Ohio State Officially Cuts Ties with Pryor
By Brandon Castel
COLUMBUS, Ohio — Ohio State officially cut ties with their former star quarterback Tuesday as they banned Terrelle Pryor from having any contact with the school's athletic program for the next five years.
In a letter written by Athletic Director Gene Smith Tuesday, Ohio State reported that Pryor would not have been eligible to participate in any games during the 2011 season after refusing to cooperate with the NCAA investigation.
“I was disappointed to learn from your attorney that, as of June 7, 2011, you have chosen not to interview with representatives of the NCAA and The Ohio State University,” Smith wrote in his letter to Pryor.
“In light of that decision, the University must declare you ineligible for intercollegiate competition because you have failed to cooperate with the University in violation of NCAA Bylaw 10.1.”
The ruling explains why Pryor decided to leave Columbus last month, forgoing his senior season at Ohio State for a chance at the NFL. In a press conference with agent Drew Rosenhaus, Pryor declared himself eligible for the league’s supplemental draft, but that didn’t mean he was qualified.
Photo by Jim Davidson
In order to participate in the NFL supplemental draft, Pryor had to show that his eligibility status had changed since the regular entry draft took place back in April. That is why Pryor’s lawyer, Larry James requested the letter from Ohio State declaring his ineligibility for the 2011 season.

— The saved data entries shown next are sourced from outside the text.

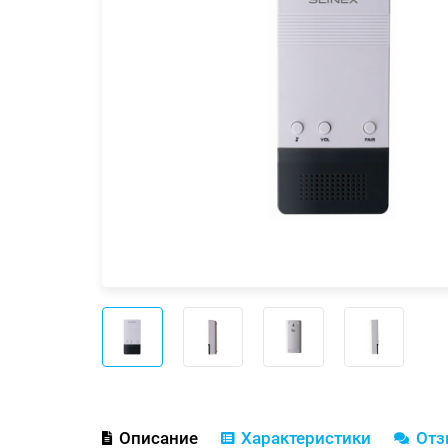
Описание
Характеристики
От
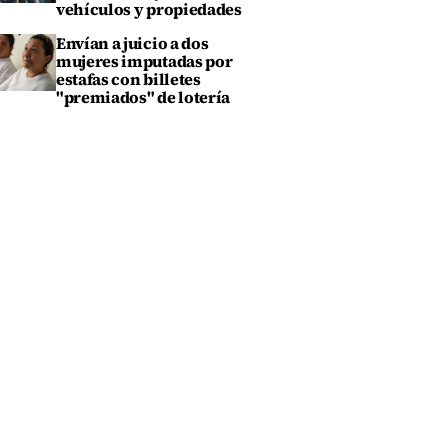
vehículos y propiedades
Envían a juicio a dos
mujeres imputadas por
estafas con billetes
"premiados" de lotería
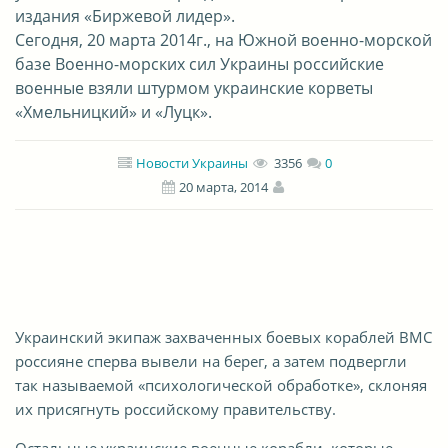
издания «Биржевой лидер».
Сегодня, 20 марта 2014г., на Южной военно-морской
базе Военно-морских сил Украины российские
военные взяли штурмом украинские корветы
«Хмельницкий» и «Луцк».
Новости Украины
3356
0
20 марта, 2014
Украинский экипаж захваченных боевых кораблей ВМС
россияне сперва вывели на берег, а затем подвергли
так называемой «психологической обработке», склоняя
их присягнуть российскому правительству.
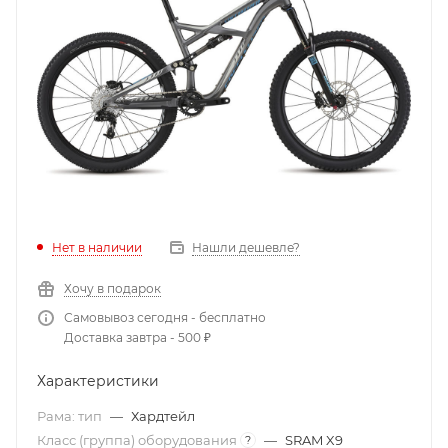
Нет в наличии
Нашли дешевле?
Хочу в подарок
Самовывоз сегодня - бесплатно
Доставка завтра - 500 ₽
Характеристики
Рама: тип
—
Хардтейл
Класс (группа) оборудования
—
SRAM X9
?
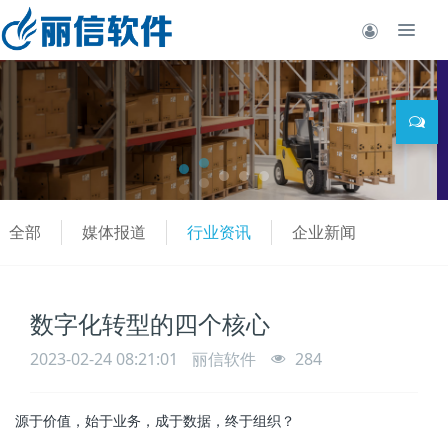
全部
媒体报道
行业资讯
企业新闻
数字化转型的四个核心
2023-02-24 08:21:01
丽信软件
284
源于价值，始于业务，成于数据，终于组织？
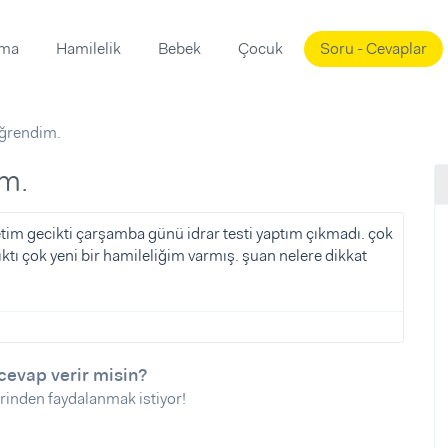
ama
Hamilelik
Bebek
Çocuk
Soru - Cevaplar
Süslemeleri
ama
ğrendim.
ta
ı
ı
ısı
m.
 Mekanı
mi)
im gecikti çarşamba günü idrar testi yaptım çıkmadı. çok
tı çok yeni bir hamileliğim varmış. şuan nelere dikkat
üsleme
i
i
u
ünü
i
cevap verir misin?
rinden faydalanmak istiyor!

The 6-6, 230-pound junior was already slated to miss the first five games of the season for his role in the sale of OSU memorabilia to Edward Rife. Although the game has now been vacated, Pryor led the Buckeyes to a victory over Arkansas in the Sugar Bowl back in January.
Now he will be “completely disassociated” from the program where he starred for three seasons. Smith’s letter effectively eliminates any technical issues that would have prevented Pryor from being eligible for the supplement draft, which should take place in the next few weeks now that the NFL lockout is over.
It also effectively bars him from having any contact with the OSU athletic department. That includes free tickets to games or being on the sideline at Ohio Stadium for primetime matchups like the one with Wisconsin on Oct. 29.
It also precludes Pryor from working out at the Woody Hayes Athletic Center for the next five years, but would not prevent him from continuing his education at Ohio State.
Pryor was the starting quarterback for the Buckeyes from 2008−2010, winning 31 of his 35 starts under center. He led Ohio State to three straight wins over Michigan, three BCS bowl appearances and back-to-back bowl victories, although a large chunk of that has been erased with the vacation of last season.
The 21-year old faced further investigation from the NCAA, but now he avoids ever being forced to speak with anyone about the violations committed at Ohio State.